As far as zombie films go, Jonathan Levine’s Warm Bodies is firmly on the tame end of the spectrum. A soft mix of romance, comedy, and horror, it’s an unremarkable take on the genre that fails to develop its interesting premise into something substantial. In following walking corpse R (Nicholas Hoult) as he makes sense of his improbable feelings for human Julie (Teresa Palmer, resembling a blonde Kristen Stewart in all the wrong ways), the film delivers the occasional chuckle and action thrill, but mostly trudges along like its dead stars.
Set in a post-apocalyptic U.S. in which the surviving humans, led by Julie’s dad, General Grigio (an underutilized John Malkovich), live behind a protective wall in an unnamed city’s center, the film relies on R’s narration to set the scene. Shuffling around a nearby airport, his cheeky opening observations satirize zombie life as not all that different from the gadget-obsessed, poorly communicating society from which his kind rose. As the corpses continue to make slow laps within the terminals, showing minimal regard for one another, sharp social criticism appears to be at the story’s forefront and the promise of where such statements might lead carries with it a palpable excitement.
Though the events that follow amount to one giant rebuttal to this emotionlessness, the action is sloppily carried out and increasingly generic. The first signs of trouble occur when R’s hungry zombie gang crosses paths with Julie and her fellow warriors, a crucial event that transpires before much is known about anyone besides R. With minimal investment in these characters, the audience is expected to accept Julie’s acquiescence to R’s promise of safety while her human peers (including a wasted Analeigh Tipton) survive by poorly hiding within earshot. A lame, underdeveloped excuse to spark the central zombie/human romance, the turning point kicks off a series of similar plot holes and inconsistencies that come to define the gradually lifeless film.

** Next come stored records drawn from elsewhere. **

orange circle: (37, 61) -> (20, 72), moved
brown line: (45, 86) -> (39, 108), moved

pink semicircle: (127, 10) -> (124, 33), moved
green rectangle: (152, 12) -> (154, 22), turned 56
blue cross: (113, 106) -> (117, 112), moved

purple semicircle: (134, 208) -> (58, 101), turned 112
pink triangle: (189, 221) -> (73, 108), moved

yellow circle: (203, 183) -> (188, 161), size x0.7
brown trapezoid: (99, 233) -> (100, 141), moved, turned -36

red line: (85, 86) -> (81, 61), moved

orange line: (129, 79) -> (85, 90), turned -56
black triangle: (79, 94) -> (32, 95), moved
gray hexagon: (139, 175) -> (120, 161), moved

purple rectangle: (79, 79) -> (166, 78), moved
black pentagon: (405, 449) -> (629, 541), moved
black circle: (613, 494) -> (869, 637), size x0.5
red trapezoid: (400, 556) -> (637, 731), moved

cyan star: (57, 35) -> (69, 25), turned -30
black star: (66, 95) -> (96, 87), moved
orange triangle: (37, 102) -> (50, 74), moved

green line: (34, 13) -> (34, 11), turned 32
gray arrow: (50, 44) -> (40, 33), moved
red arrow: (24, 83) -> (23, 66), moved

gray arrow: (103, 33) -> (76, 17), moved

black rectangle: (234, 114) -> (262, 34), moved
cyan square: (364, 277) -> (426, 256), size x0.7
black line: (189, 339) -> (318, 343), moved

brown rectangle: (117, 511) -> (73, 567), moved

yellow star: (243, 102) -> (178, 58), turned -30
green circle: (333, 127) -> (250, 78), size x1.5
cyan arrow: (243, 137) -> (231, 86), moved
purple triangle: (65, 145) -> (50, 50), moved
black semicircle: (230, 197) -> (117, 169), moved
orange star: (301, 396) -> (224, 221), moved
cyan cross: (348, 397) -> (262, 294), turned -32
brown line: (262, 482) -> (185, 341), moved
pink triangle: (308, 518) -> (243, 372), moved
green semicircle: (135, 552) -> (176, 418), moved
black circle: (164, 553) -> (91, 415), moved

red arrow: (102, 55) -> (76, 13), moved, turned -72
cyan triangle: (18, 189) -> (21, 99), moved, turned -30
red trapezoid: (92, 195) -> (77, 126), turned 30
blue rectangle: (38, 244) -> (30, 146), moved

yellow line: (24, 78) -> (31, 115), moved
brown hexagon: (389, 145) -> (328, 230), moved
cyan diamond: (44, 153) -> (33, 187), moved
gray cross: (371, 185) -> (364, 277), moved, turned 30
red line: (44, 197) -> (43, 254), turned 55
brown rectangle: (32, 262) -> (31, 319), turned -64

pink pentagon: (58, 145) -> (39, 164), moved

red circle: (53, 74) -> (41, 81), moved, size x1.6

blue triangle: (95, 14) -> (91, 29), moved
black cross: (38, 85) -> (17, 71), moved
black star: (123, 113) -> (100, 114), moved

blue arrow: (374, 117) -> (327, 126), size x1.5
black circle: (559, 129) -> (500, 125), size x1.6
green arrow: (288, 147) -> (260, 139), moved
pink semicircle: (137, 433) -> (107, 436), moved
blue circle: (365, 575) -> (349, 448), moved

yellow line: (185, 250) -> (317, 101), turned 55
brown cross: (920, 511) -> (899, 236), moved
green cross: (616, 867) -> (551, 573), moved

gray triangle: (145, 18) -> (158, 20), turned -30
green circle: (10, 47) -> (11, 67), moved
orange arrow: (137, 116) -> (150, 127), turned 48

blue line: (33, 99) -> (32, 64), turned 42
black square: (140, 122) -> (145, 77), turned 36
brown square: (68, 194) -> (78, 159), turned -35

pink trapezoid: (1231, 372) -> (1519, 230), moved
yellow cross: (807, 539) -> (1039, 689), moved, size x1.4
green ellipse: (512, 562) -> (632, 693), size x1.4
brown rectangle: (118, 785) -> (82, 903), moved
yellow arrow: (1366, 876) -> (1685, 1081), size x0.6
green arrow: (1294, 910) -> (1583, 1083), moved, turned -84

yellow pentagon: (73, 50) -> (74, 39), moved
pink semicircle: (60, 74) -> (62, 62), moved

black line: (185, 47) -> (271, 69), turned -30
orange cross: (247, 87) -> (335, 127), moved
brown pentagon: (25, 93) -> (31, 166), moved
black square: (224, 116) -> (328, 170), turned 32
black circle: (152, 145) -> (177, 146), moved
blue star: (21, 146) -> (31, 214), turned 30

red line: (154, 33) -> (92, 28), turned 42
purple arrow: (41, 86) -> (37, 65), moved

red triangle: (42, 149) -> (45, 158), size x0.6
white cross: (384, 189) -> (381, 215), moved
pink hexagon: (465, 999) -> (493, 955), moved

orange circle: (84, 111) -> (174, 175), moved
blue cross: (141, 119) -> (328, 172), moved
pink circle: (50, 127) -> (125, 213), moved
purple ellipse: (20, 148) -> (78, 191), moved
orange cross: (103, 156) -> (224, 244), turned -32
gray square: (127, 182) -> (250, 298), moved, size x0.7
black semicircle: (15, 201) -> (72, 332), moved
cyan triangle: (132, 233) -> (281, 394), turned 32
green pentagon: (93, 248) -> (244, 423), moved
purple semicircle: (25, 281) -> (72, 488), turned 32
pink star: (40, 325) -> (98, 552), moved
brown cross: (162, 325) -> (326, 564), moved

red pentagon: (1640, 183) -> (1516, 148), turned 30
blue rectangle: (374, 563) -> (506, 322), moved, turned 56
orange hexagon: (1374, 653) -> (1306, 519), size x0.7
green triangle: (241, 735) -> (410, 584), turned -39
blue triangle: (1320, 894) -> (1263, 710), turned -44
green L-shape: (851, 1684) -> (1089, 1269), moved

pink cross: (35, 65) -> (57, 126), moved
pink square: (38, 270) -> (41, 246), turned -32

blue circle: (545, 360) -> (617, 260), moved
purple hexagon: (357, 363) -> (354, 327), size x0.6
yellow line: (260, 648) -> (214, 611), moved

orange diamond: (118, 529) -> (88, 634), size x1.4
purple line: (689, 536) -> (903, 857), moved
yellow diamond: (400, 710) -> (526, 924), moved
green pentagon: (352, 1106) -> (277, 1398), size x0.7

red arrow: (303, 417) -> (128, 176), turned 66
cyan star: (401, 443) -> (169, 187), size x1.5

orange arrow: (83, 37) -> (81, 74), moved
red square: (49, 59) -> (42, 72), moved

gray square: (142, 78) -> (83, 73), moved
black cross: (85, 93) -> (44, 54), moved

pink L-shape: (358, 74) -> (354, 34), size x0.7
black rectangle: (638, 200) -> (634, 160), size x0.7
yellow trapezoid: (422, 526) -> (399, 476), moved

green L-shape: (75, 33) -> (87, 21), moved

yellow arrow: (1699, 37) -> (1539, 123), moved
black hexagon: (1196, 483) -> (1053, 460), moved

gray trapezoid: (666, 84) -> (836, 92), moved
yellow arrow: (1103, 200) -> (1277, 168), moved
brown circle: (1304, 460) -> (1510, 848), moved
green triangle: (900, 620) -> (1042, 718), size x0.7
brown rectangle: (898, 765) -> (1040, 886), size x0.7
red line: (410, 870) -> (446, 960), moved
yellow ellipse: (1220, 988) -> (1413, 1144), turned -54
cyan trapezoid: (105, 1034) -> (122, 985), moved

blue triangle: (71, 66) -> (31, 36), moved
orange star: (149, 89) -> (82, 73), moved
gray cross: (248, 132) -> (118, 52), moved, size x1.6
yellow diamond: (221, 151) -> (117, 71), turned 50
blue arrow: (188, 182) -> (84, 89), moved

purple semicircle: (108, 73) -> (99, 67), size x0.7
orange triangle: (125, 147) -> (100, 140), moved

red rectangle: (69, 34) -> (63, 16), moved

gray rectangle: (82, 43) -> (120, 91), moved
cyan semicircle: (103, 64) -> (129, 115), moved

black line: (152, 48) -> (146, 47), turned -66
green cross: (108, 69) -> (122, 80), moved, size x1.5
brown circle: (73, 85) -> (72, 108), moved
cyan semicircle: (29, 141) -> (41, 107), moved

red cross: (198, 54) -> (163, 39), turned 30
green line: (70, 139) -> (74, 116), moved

Director of the smart 2011 comedy 50/50, Levine again displays prowess behind the camera and creates a fully realized world, though is far less capable as a screenwriter. His zombies move with inconsistent speeds and are given no purpose for populating the airport, nor much reason for any of their actions. Such motivational gaps may seem out of place in a film about walking corpses, but since Warm Bodies posits itself as a self-conscious, humanistic spin on familiar tropes, more is necessary for its themes to connect. Instead, Levine’s dead are rendered ineffective by their painfully slow speech and (understandably) limited emotional range, a basic weakness that not even R’s regular-speed commentary can rescue. Adding little to the wealth of Romeo & Juliet adaptations, the film eschews its initial smarts for more predictable brains, and may very well inspire some rigor mortis of its own.
Rated PG-13 for zombie violence and some language.
Warm Bodies is currently playing at the Carolina Cinemas on Hendersonville Rd.